Metrics

We used a combination of metrics to measure the performance of the agent, a primary metric based on the degree of completion of the activity, and a set of secondary metrics that evaluate different aspects of the efficiency of the solution.

Primary Metric: Degree of Success

The primary metric for BEHAVIOR is the (maximum) fraction of satisfied logical predicates of the activity’s goal definition (Q). In the case that a goal is multi-part (e.g., “put one apple on a table or put two pears on a table”), Q is automatically calculated by choosing the combination of goal conditions that maximize Q.

q_example.jpg

Secondary Metrics: Efficiency

The secondary metrics capture how efficiently an agent performs the activity relative to the best human demonstration.

  • Simulated time (Tsim): The total simulated (not wall-clock) time, how quickly the agent solves the activity.

  • Kinematic disarrangement (DK): Displacement caused by the agent in the environment. This can be accumulated over time, or differential i.e. computed between two timesteps, e.g. initial, final.

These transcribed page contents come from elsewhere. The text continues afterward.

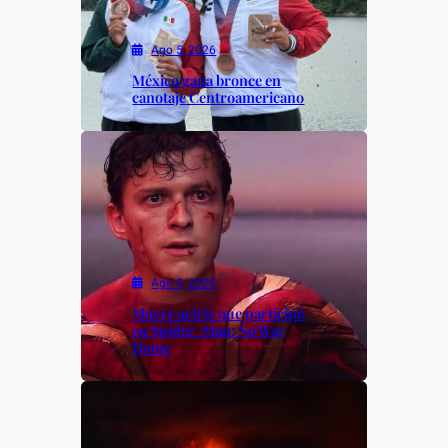
Ago 5, 2026
México gana bronce en
canotaje Centroamericano
Ago 5, 2026
Muere actriz que participó
en Spider-Man: No Way
Home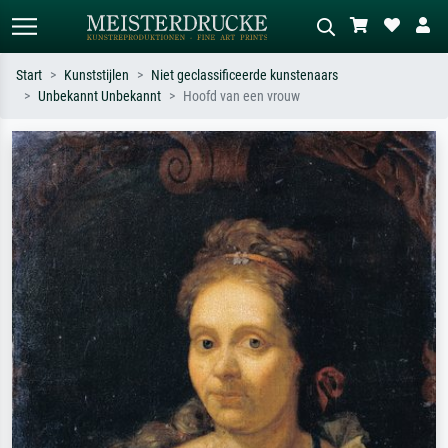
Start
Kunststijlen
Niet geclassificeerde kunstenaars
Unbekannt Unbekannt
Hoofd van een vrouw
Standaard zoeken
AI-beeldzoeker
Zoek op kunstenaar, titel of stijl – bijv.
Beschrijf de scène – bijv. groene
Monet, Sterrennacht, impressionisme,
weide, abstract met veel rood, donker
Hokusai-golf, naakt.
olieverfschilderij, staand naakt naast
een boom.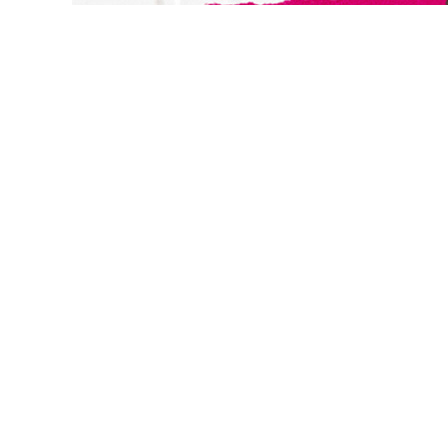
切換級別
關閉
確認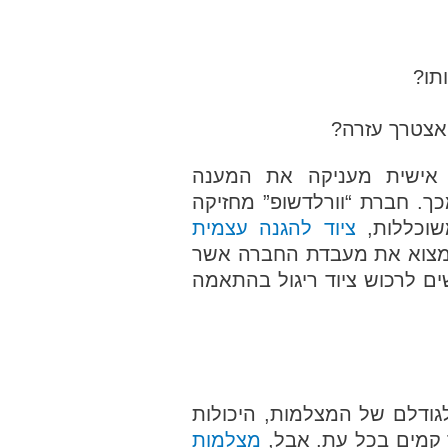
תו?
אצטרך עזרה?
ה אישית מעניקה את המענה
ך. חברת “וורלדשופ” מחזיקה
שוכללות,
ציוד להגנה עצמית
 למצוא את מעבדת החברה אשר
ים לרכוש ציוד ריגול בהתאמה
גודלם של המצלמות, היכולות
 קמים בכל עת. אבל,
מצלמות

  • Logical disarrangement, DL: Amount of changes caused by the agent in the logical state of the environment. This can be accumulated over time or differential between two time steps. This captures kinematic state changes (putting an item on top of another item, taking an item out of a cupboard) as well as non-kinematic state changes like toggling a stove on, making an item wet, freezing an item. All kinematic state changes are grouped as 1 unit of logical disarrangement per item.

  • Distance navigated

    • Lbody: Accumulated distance traveled by the agent’s base body. This metric evaluates the efficiency of the agent in navigating the environment.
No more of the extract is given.